The Full Beans is a service I settled on for my own guitars back when I was gigging an awful lot. My guitars were regularly covered in sweat, blood and Newcastle Brown ale and after only a couple of gigs they would start to stink. Once they were in this state the strings wouldn’t last as they got dirty quickly from the fretboard, and thus the guitars wouldn’t stay in tune. It got to the point where doing a ‘service’ on them every month was less time consuming than dealing with the issues that my hard use brought up. If you’ve got a guitar that’s been hammered extensively and needs some real TLC, the Full beans is a great place to start.
First up I have a good look at the guitar, give it a play test and check the condition of the wiring and fretwork. If there are any problems I will let you know at this point. If the frets are excessively worn there’s little point in trying to do a full setup as the condition of the frets will limit the results. Same with wiring – if there are problems I will let you know.
Next I carefully remove the strings from the guitar and throw them in the bin. At this point I also remove any parts that are kept in place by the strings such as tailpieces, locking nuts or floating trems and put them to one side for later. I am particularly careful when removing strings as I don’t want to a) scratch your guitar or b) poke myself in the eye. 🙂
Now I pretty much take the guitar completely apart ready for the next cleaning stage. Of course, I don’t remove the pots or wiring but I do remove as much as I can. The neck comes off the body and I remove the tuners, bridge and control knobs as well as loosening scratchplates and pickup surrounds so I can clean right into the corners.
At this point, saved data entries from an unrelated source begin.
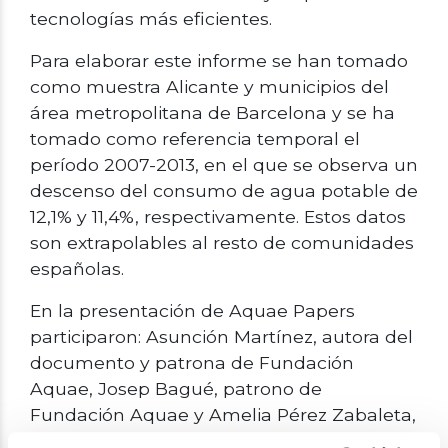
tecnologías más eficientes.
Para elaborar este informe se han tomado
como muestra Alicante y municipios del
área metropolitana de Barcelona y se ha
tomado como referencia temporal el
período 2007-2013, en el que se observa un
descenso del consumo de agua potable de
12,1% y 11,4%, respectivamente. Estos datos
son extrapolables al resto de comunidades
españolas.
En la presentación de Aquae Papers
participaron: Asunción Martínez, autora del
documento y patrona de Fundación
Aquae, Josep Bagué, patrono de
Fundación Aquae y Amelia Pérez Zabaleta,
directora de la Cátedra Aquae de la UNED.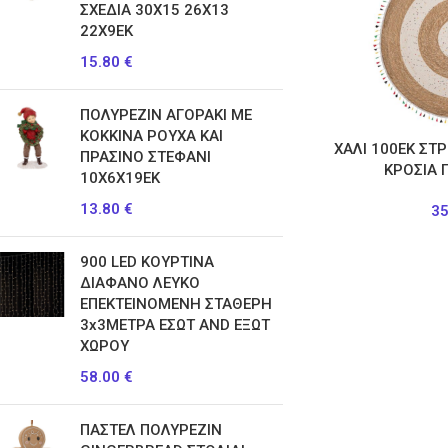
ΣΧΕΔΙΑ 30Χ15 26Χ13
22Χ9ΕΚ
15.80
€
ΠΟΛΥΡΕΖΙΝ ΑΓΟΡΑΚΙ ΜΕ
ΚΟΚΚΙΝΑ ΡΟΥΧΑ ΚΑΙ
ΧΑΛΙ 100ΕΚ ΣΤ
ΠΡΑΣΙΝΟ ΣΤΕΦΑΝΙ
ΚΡΟΣΙΑ
10Χ6Χ19ΕΚ
13.80
€
3
900 LED ΚΟΥΡΤΙΝΑ
ΔΙΑΦΑΝΟ ΛΕΥΚΟ
ΕΠΕΚΤΕΙΝΟΜΕΝΗ ΣΤΑΘΕΡΗ
3x3METPA ΕΣΩΤ AND ΕΞΩΤ
ΧΩΡΟΥ
58.00
€
ΠΑΣΤΕΛ ΠΟΛΥΡΕΖΙΝ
I think that a full clean is a much underrated part of any guitar’s setup. You’d swear that a clean guitar plays and sounds much better than a dirty one, even if nothing else has been touched! Using Dunlop guitar polish and cotton or microfibre cloths I clean all grease, fingermarks, fluff and dirt from every part of the guitar. Tuners are individually cleaned, paint is polished, dirty plastic parts are soaked in warm soapy water. I clean bridges and other metal parts using a paintbrush to remove as much dirt as possible and then finish off with cotton buds and guitar polish. Basically, every part is cleaned and please note – I don’t use any solvents or silicone based cleaners that could cause problems either now or down the line.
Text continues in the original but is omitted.